It’s a bit strange how the meaning of the well-known phrase “The road to hell is paved with good intentions” has been so twisted. People often take it far too literally—or completely misunderstand it. It’s not saying that good intentions inevitably lead to hell, nor that every good intention secretly masks a selfish or harmful motive. And certainly not the oversimplified: “Do something nice, and you’ll get betrayed.” That’s not what this is about.

And yet, I’ve heard people say this—people I know personally—almost proudly. “I did everything for him, and he screwed me over… Good intentions, huh?” I’m not even going to dive into the topic of giving with expectations. That’s another discussion entirely.

So what does the phrase mean?

The key word here isn’t good. It’s intentions. There’s nothing wrong with good. Good is, well, good. The problem is when good intentions remain just that—intentions. The phrase goes back centuries. As early as the 12th century, Saint Bernard of Clairvaux was quoted as saying that “hell is full of good wishes or desires.” In English, the phrase first appears in John Ray’s 1670 collection of proverbs, and it was later echoed by Samuel Johnson in the 18th century, who famously remarked, “Hell is paved with good intentions.”

These thinkers were not attacking goodness. They were pointing to a human tendency: the seductive comfort of feeling righteous just by intending something noble—without ever doing it.

Because here’s what often happens: a person is struck by a kind or generous impulse. They feel uplifted by it. That emotional glow, the moral satisfaction—it tricks the brain. The person begins to believe they’ve done something good simply by feeling or intending it. But nothing actually changes in the world. No action is taken. No one is helped.

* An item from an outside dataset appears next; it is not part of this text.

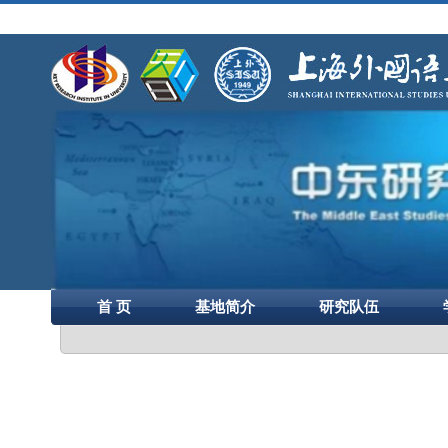
首 页
基地简介
研究队伍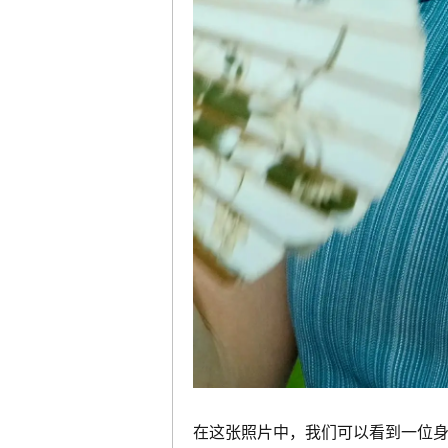
在这张照片中，我们可以看到一位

That’s where the problem lies. The danger isn’t in bad intentions. It’s in the gap between a good idea and the lack of follow-through. A mind full of good impulses with no real-world outcome becomes a kind of paved road… and, metaphorically or spiritually, that road leads downward. It doesn’t matter how golden the bricks are if they never reach anyone.

This is why the theologian George Herbert later paraphrased the thought in the 17th century as: “Hell is full of good meanings and wishings.” Similarly, the Apostle James wrote in his epistle, “faith without works is dead.” Belief, goodness, and values mean little when they don’t translate into action.

So you must act. Immediately. If you want to help people—help them. If you want to feed the hungry—buy the food and deliver it. If you want to protect animals—rescue them, support shelters, or fund those who do. Intentions only count when they’re put into motion.

And the same law applies to a person’s own life. The more gifts you’ve been given—talents, skills, education—the more will be asked of you. And the more intentions you let sit unrealized, the heavier your soul can become with regret. You’ll look back one day and see the road you walked. It will be well-paved. But where did it lead?

I don’t need a theology degree to know what that feels like. Even as someone who didn’t grow up religious, I understood this phrase deeply by the age of 11. Because you don’t have to believe in a literal hell to recognize what it means to feel its breath. It’s the ache of time passing, potential unused, intentions never acted on. That, to me, is its own kind of hell.

I wish every young person could feel this truth early—before the regrets pile up like bricks. Before the shimmer of unrealized dreams becomes the yellow road that leads nowhere good.